=== Work to be completed ===
Search term "Paraíso": please copy every line of the records below that contains it.

:: Supplied records ::

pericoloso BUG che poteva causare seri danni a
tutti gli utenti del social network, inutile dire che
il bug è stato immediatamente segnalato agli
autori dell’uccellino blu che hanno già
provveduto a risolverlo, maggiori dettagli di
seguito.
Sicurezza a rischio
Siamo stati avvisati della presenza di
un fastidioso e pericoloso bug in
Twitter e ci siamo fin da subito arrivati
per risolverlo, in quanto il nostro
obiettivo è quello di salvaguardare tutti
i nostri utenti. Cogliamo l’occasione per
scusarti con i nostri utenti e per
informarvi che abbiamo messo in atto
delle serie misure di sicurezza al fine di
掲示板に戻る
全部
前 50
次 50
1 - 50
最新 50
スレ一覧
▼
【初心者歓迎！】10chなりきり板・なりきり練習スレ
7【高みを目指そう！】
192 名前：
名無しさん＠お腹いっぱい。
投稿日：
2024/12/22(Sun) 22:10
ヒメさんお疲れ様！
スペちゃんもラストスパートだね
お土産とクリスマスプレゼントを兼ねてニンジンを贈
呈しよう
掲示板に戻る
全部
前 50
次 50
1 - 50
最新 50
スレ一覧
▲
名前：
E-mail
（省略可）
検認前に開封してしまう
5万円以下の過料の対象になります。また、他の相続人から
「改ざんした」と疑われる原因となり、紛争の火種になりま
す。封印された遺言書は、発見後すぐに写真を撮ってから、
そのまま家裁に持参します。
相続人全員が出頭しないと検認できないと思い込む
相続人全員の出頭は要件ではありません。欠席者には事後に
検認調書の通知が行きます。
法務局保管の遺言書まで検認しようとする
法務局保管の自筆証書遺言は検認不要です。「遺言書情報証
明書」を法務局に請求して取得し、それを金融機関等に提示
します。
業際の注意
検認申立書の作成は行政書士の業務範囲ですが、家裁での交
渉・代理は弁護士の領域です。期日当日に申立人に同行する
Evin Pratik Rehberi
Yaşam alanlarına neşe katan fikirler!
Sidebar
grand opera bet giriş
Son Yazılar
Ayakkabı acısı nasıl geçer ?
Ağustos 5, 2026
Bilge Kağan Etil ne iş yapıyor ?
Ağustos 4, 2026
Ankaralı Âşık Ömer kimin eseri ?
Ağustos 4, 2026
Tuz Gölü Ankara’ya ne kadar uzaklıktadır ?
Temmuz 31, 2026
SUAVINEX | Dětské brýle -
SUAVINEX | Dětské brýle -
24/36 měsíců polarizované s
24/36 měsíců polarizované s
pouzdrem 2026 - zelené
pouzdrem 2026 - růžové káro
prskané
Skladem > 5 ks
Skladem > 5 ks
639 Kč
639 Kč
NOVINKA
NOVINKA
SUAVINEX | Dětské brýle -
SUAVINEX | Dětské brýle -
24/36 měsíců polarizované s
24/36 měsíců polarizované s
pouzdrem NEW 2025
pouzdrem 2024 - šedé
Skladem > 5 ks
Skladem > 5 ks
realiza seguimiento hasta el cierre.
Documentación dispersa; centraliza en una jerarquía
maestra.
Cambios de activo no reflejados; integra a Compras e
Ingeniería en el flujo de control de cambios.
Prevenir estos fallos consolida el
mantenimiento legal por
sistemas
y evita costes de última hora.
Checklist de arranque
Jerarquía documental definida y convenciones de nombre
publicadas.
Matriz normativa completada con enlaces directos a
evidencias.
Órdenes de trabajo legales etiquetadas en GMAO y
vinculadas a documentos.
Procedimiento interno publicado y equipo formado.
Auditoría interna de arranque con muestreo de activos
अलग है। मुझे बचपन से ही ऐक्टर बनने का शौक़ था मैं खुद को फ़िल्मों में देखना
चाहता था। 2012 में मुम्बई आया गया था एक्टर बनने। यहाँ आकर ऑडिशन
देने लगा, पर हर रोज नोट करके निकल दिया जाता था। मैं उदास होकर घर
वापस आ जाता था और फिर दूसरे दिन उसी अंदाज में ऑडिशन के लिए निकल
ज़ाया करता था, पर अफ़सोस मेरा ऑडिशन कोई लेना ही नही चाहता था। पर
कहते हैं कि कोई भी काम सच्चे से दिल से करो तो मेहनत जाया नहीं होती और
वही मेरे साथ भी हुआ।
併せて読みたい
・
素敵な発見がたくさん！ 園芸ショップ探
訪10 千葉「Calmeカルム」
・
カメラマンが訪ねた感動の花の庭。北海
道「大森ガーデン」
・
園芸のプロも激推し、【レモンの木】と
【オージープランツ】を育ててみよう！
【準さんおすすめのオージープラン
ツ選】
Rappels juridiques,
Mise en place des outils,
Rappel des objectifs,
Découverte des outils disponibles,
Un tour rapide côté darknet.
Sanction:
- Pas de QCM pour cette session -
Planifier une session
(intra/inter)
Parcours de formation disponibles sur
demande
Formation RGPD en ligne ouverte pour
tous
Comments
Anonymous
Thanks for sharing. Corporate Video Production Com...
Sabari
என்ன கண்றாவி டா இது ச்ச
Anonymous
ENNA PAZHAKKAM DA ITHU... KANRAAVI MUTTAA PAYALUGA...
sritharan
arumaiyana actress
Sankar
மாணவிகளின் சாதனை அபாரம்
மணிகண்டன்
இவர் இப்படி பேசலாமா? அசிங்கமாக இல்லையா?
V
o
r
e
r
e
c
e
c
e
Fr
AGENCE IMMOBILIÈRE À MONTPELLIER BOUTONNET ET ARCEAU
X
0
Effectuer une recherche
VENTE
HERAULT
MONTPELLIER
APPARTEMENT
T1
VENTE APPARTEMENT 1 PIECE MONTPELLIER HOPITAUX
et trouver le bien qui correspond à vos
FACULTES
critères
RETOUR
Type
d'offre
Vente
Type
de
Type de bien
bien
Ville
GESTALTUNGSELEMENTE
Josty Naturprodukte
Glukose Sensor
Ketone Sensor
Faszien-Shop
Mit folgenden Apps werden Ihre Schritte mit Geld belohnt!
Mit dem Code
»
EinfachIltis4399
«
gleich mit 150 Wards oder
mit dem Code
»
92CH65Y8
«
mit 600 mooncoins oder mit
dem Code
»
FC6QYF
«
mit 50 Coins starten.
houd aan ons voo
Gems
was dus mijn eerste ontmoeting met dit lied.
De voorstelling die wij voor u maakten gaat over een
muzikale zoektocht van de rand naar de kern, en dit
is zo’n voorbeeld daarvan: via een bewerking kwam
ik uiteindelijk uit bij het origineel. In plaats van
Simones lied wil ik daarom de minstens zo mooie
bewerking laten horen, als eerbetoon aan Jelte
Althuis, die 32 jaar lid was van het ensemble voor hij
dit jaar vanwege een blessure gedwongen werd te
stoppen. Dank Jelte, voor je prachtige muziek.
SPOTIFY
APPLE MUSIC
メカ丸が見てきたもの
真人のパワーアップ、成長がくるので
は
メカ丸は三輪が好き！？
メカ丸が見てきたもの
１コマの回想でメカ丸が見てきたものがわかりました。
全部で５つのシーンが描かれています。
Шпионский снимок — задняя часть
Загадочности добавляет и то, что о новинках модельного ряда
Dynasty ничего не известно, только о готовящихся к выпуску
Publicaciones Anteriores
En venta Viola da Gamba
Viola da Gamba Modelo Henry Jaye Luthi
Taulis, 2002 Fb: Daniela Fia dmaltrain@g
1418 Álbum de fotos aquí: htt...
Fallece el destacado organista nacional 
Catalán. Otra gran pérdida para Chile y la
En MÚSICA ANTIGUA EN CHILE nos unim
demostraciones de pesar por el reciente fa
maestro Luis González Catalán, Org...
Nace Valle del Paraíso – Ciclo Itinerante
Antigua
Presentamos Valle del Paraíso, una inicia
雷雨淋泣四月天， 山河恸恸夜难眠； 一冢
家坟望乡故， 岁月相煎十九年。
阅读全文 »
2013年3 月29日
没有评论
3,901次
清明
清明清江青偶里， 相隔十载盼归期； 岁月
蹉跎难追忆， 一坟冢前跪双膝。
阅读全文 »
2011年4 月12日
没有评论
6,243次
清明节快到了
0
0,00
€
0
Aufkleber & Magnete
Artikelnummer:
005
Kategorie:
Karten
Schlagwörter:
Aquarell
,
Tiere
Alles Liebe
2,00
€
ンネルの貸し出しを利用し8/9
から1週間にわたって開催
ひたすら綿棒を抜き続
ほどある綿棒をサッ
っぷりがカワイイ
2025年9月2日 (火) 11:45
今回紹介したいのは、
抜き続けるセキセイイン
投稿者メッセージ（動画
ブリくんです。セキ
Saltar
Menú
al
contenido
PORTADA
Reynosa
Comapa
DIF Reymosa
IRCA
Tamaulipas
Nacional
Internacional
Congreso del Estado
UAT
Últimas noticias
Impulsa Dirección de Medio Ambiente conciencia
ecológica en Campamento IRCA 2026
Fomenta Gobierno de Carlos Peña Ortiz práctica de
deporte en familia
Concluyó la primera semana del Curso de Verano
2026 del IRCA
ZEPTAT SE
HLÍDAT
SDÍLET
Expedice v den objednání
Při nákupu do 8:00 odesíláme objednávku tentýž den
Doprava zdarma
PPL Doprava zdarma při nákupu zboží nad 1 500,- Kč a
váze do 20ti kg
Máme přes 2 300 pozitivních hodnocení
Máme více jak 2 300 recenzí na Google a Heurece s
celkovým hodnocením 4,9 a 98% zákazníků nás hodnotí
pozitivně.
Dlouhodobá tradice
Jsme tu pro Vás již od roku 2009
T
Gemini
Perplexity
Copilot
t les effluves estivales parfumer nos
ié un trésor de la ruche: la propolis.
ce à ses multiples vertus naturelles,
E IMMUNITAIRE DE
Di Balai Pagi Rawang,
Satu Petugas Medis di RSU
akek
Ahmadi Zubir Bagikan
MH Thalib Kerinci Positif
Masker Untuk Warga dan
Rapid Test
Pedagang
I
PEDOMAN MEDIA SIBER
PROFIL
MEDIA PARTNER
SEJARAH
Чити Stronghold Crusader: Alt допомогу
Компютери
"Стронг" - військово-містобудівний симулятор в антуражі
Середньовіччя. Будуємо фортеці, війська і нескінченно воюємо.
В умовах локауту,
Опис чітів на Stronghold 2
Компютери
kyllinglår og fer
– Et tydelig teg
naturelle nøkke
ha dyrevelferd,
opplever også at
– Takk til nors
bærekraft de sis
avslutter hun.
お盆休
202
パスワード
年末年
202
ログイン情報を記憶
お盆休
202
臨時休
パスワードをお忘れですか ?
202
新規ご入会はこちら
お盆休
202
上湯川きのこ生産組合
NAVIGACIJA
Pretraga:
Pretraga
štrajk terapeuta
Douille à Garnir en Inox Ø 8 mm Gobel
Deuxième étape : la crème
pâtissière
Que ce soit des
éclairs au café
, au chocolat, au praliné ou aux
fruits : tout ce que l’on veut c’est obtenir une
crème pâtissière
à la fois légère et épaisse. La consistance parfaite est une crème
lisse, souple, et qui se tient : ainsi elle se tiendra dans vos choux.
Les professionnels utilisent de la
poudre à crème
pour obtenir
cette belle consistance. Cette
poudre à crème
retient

:::

=== Task result ===
Nace Valle del Paraíso – Ciclo Itinerante
Presentamos Valle del Paraíso, una inicia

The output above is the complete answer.